The extra nice side-benefit of this setup is that Prometheus doesn't just check that your services are online. It's an entire timeseries scraper that can save all sorts of metrics of your services for you. It can then also send you alerts about problems other than just services being down. For example, I now get alerts when my backups haven't run (successfully) for a while, or when the storage for those backups is getting full.
Prometheus and Alertmanager on NixOS
There are really nice NixOS modules for Prometheus servers.

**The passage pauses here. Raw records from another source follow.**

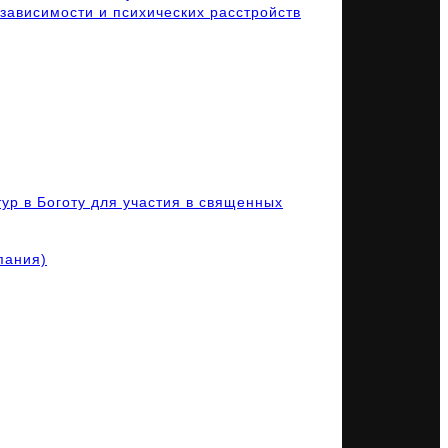
зависимости и психических расстройств
ур в Боготу для участия в священных
пания)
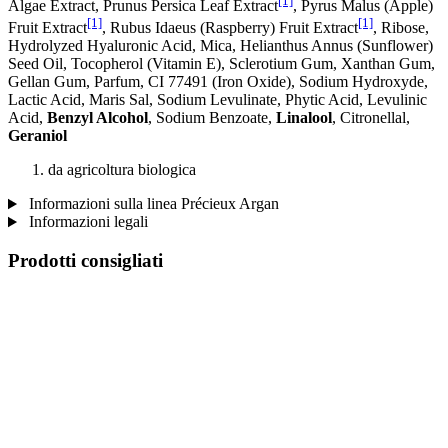
[1]
Algae Extract, Prunus Persica Leaf Extract
, Pyrus Malus (Apple)
[1]
[1]
Fruit Extract
, Rubus Idaeus (Raspberry) Fruit Extract
, Ribose,
Hydrolyzed Hyaluronic Acid, Mica, Helianthus Annus (Sunflower)
Seed Oil, Tocopherol (Vitamin E), Sclerotium Gum, Xanthan Gum,
Gellan Gum, Parfum, CI 77491 (Iron Oxide), Sodium Hydroxyde,
Lactic Acid, Maris Sal, Sodium Levulinate, Phytic Acid, Levulinic
Acid,
Benzyl Alcohol
, Sodium Benzoate,
Linalool
, Citronellal,
Geraniol
da agricoltura biologica
Informazioni sulla linea Précieux Argan
Informazioni legali
Prodotti consigliati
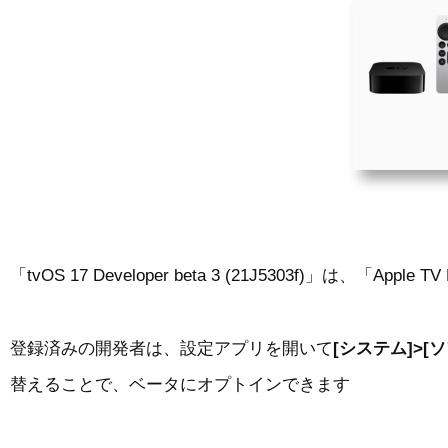
「tvOS 17 Developer beta 3 (21J5303f)」は、「Appl
登録済みの開発者は、設定アプリを開いて
[システム]>[
替えることで、ベータにオプトインできます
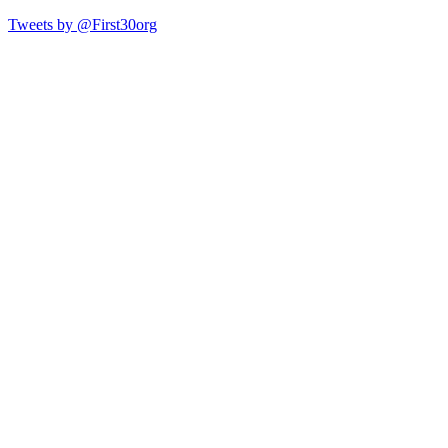
Tweets by @First30org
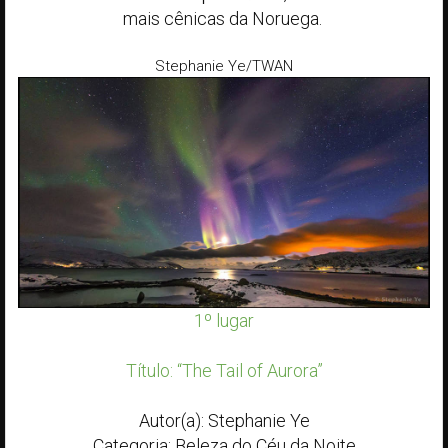
mais cênicas da Noruega.
Stephanie Ye/TWAN
1º lugar
Título: “The Tail of Aurora”
Autor(a): Stephanie Ye
Categoria: Beleza do Céu da Noite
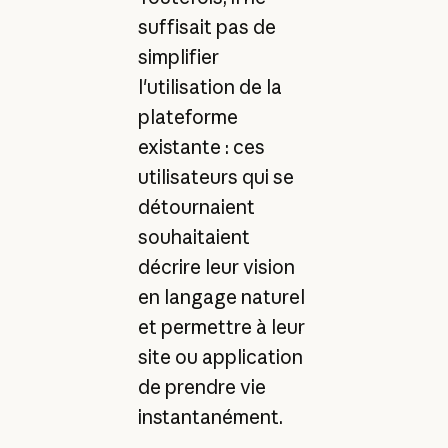
suffisait pas de
simplifier
l'utilisation de la
plateforme
existante : ces
utilisateurs qui se
détournaient
souhaitaient
décrire leur vision
en langage naturel
et permettre à leur
site ou application
de prendre vie
instantanément.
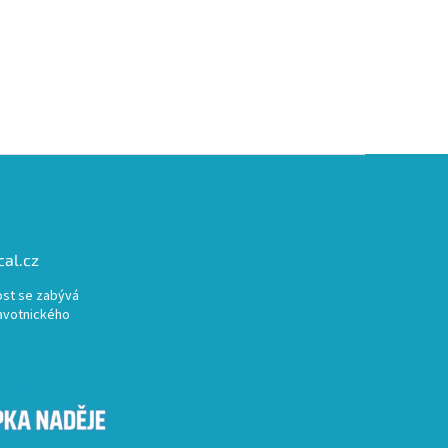
al.cz
st se zabývá
avotnického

Here is a snippet based on my configuration. This configuration is then duplicated (slightly differently) on three servers.
{
# Keep these in sync with the other prometheus servers
services.prometheus = {
enable = true;
webExternalUrl = "https://prometheus.thisdomain.com";
globalConfig = {
scrape_interval = "10s";
# Use identical external_labels to have
# alertmanagers deduplicate alerts.
external_labels = {
monitor = "global";
};
};
alertmanagers = [{
scheme = "https";
static_configs = [{
targets = [
"alertmanager.thisdomain.com"
"alertmanager.otherdomain.com"
"alertmanager.thirddomain.com"
];
}];
}];
scrapeConfigs = [
{
job_name = "alerts";
static_configs = [{
targets = [
"alertmanager.thisdomain.com"
"alertmanager.otherdomain.com"
"alertmanager.thirddomain.com"
"prometheus.thisdomain.com"
"prometheus.otherdomain.com"
"prometheus.thirddomain.com"
];
}];
}
];
ruleFiles = [
"${pkgs.writeText "general-rule" (builtins.toJSON {
groups = [
{
name = "instance_down";
rules = [{
alert = "InstanceDown";
expr = "up < 1";
for = "1m";
labels = { severity = "alarm"; };
annotations = {
summary = "Instance {{ $labels.instance }} is down";
};
}];
}
];
})}"
];
};
services.nginx.virtualHosts."prometheus.thisdomain.com" = {
enableACME = true;
forceSSL = true;
locations."/" = {
proxyPass = "http://localhost:${builtins.toString config.services.prometheus.port}";
recommendedProxySettings = true;
};
};
}
The same goes for alertmanager:
let clusterPort = 9094; in { networking.firewall.allowedTCPPorts = [ clusterPort ]; services.prometheus.alertmanager = { enable = true; webExternalUrl = "https://alertmanager.thisdomain.com"; clusterPeers = [ "alertmanager.otherdomain.com" "alertmanager.thirddomain.com" ]; extraFlags = [ "--cluster.advertise-address=${myIP}:${builtins.toString clusterPort}" "--cluster.listen-address=0.0.0.0:${builtins.toString clusterPort}" ]; configuration = { global = { }; route = { group_wait = "10s"; group_interval = "1m"; repeat_interval = "1h"; receiver = "telegram"; # Default receiver }; receivers = [ { name = "telegram"; telegram_configs = [{ send_resolved = true; bot_token_file = config.age.secrets.telegram-bot-token.path; chat_id = "YOURCHATIDHERE"; }]; } ]; }; }; services.nginx.virtualHosts."alertmanager.thisdomain.com" = { enableACME = true; forceSSL = true; locations."/" = { proxyPass = "http://localhost:${builtins.toString config.services.prometheus.alertmanager.port}"; recommendedProxySettings = true; }; }; }
With a setup like this, any two of three prometheus servers or alertmanagers can go down and alerts will still be sent as usual.